Closed yuanlizhanshi closed 3 years ago
Hi, If I understand your question correctly, you have sequenced the parental lines (neither of which are the reference genome genotype) as well as the two F2 bulks. You are now curious about filtering out SNPs in the parental lines that are not in the reference genome.

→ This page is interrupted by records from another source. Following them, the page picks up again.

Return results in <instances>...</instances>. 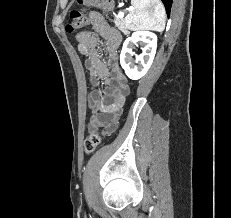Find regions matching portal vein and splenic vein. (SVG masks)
<instances>
[{
  "instance_id": "portal-vein-and-splenic-vein-1",
  "label": "portal vein and splenic vein",
  "mask_w": 231,
  "mask_h": 218,
  "mask_svg": "<svg viewBox=\"0 0 231 218\" xmlns=\"http://www.w3.org/2000/svg\"><path fill=\"white\" fill-rule=\"evenodd\" d=\"M130 10H132V8H130ZM118 18H123L124 17V12L120 11L117 15Z\"/></svg>"
}]
</instances>
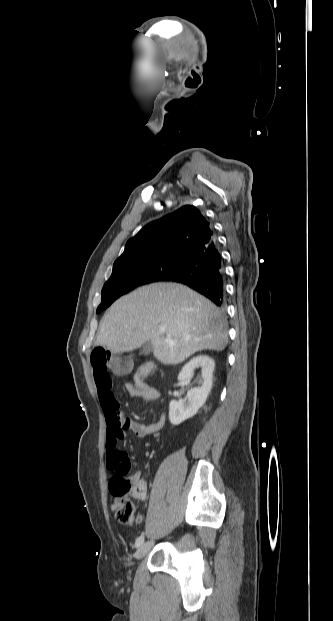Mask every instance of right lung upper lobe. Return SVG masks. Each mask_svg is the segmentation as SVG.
Listing matches in <instances>:
<instances>
[{"label":"right lung upper lobe","mask_w":333,"mask_h":621,"mask_svg":"<svg viewBox=\"0 0 333 621\" xmlns=\"http://www.w3.org/2000/svg\"><path fill=\"white\" fill-rule=\"evenodd\" d=\"M215 238L208 220L193 205L178 210L143 227L129 239L115 263L159 257L186 258Z\"/></svg>","instance_id":"cb5924a9"}]
</instances>
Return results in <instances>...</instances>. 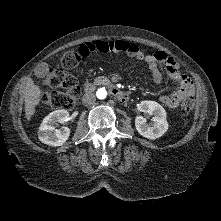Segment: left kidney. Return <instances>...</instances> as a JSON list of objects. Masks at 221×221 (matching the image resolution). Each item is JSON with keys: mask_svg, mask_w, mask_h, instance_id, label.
<instances>
[{"mask_svg": "<svg viewBox=\"0 0 221 221\" xmlns=\"http://www.w3.org/2000/svg\"><path fill=\"white\" fill-rule=\"evenodd\" d=\"M137 109L141 112L153 115L151 124L146 123V119L142 116L135 118L136 130L145 138L155 140L168 130V122L166 119L165 109L155 101H142L138 104Z\"/></svg>", "mask_w": 221, "mask_h": 221, "instance_id": "1", "label": "left kidney"}]
</instances>
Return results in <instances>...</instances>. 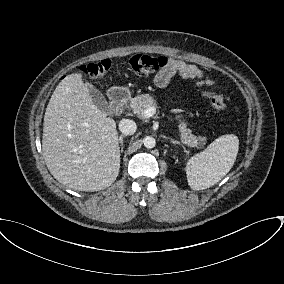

I recommend the following pipeline: 1) Align one or both parents to the reference genome 2) call Variants for that parent vs the Reference genome 3) Extract only the SNPs and exclude any INDELs (the indels will shift your sequence positions). Make sure to keep only the highest quality and confidence SNPs 4) use the FastaAlternateReferenceMaker tool from GATK or another similar tool to apply the SNPs on the the reference genome and define an alternate fasta file. 5) Align and call SNPs from your F2 bulks vs the new fasta you've just created. 6) proceed with the analysis as usual.
Hope this helps, Ben
Got it ,Thank you very much.
I know the QTLseqr is based on BSA-seq,it can calculate the 2 F2 sample's SNP -index. but usually we have 4 samples or more,which contains P1&P2 and 2 X F2 sample. How to filter out the SNPs that P1 & P2 & F2 contains, Then calculate the SNP -index. I will be appreciate that you consider my questions.